What is being asked:
Each image should be skipped while the records are restated word for word.

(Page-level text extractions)
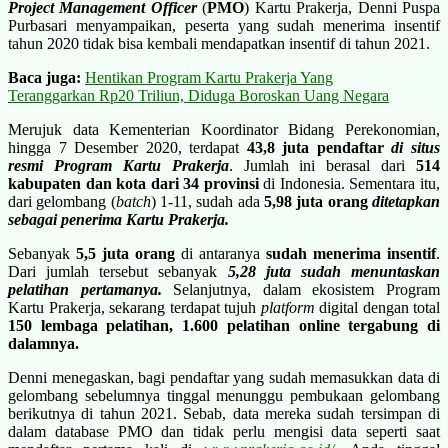
Project Management Officer
(
PMO
) Kartu Prakerja, Denni Puspa
Purbasari menyampaikan, peserta yang sudah menerima insentif
tahun 2020 tidak bisa kembali mendapatkan insentif di tahun 2021.
Baca juga:
Hentikan Program Kartu Prakerja Yang
Teranggarkan Rp20 Triliun, Diduga Boroskan Uang Negara
Merujuk data Kementerian Koordinator Bidang Perekonomian,
hingga 7 Desember 2020, terdapat
43,8 juta pendaftar
di situs
resmi Program Kartu Prakerja
. Jumlah ini berasal dari
514
kabupaten dan kota dari 34 provinsi
di Indonesia. Sementara itu,
dari gelombang (
batch
) 1-11, sudah ada
5,98 juta orang
ditetapkan
sebagai penerima Kartu Prakerja.
Sebanyak
5,5 juta orang
di antaranya
sudah menerima insentif
.
Dari jumlah tersebut sebanyak
5,28 juta sudah menuntaskan
pelatihan pertamanya.
Selanjutnya, dalam ekosistem Program
Kartu Prakerja, sekarang terdapat tujuh
platform
digital dengan total
150 lembaga pelatihan,
1.600 pelatihan online tergabung di
dalamnya.
Denni menegaskan, bagi pendaftar yang sudah memasukkan data di
gelombang sebelumnya tinggal menunggu pembukaan gelombang
berikutnya di tahun 2021. Sebab, data mereka sudah tersimpan di
dalam database PMO dan tidak perlu mengisi data seperti saat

Your response:
Project Management Officer
(
PMO
) Kartu Prakerja, Denni Puspa
Purbasari menyampaikan, peserta yang sudah menerima insentif
tahun 2020 tidak bisa kembali mendapatkan insentif di tahun 2021.
Baca juga:
Hentikan Program Kartu Prakerja Yang
Teranggarkan Rp20 Triliun, Diduga Boroskan Uang Negara
Merujuk data Kementerian Koordinator Bidang Perekonomian,
hingga 7 Desember 2020, terdapat
43,8 juta pendaftar
di situs
resmi Program Kartu Prakerja
. Jumlah ini berasal dari
514
kabupaten dan kota dari 34 provinsi
di Indonesia. Sementara itu,
dari gelombang (
batch
) 1-11, sudah ada
5,98 juta orang
ditetapkan
sebagai penerima Kartu Prakerja.
Sebanyak
5,5 juta orang
di antaranya
sudah menerima insentif
.
Dari jumlah tersebut sebanyak
5,28 juta sudah menuntaskan
pelatihan pertamanya.
Selanjutnya, dalam ekosistem Program
Kartu Prakerja, sekarang terdapat tujuh
platform
digital dengan total
150 lembaga pelatihan,
1.600 pelatihan online tergabung di
dalamnya.
Denni menegaskan, bagi pendaftar yang sudah memasukkan data di
gelombang sebelumnya tinggal menunggu pembukaan gelombang
berikutnya di tahun 2021. Sebab, data mereka sudah tersimpan di
dalam database PMO dan tidak perlu mengisi data seperti saat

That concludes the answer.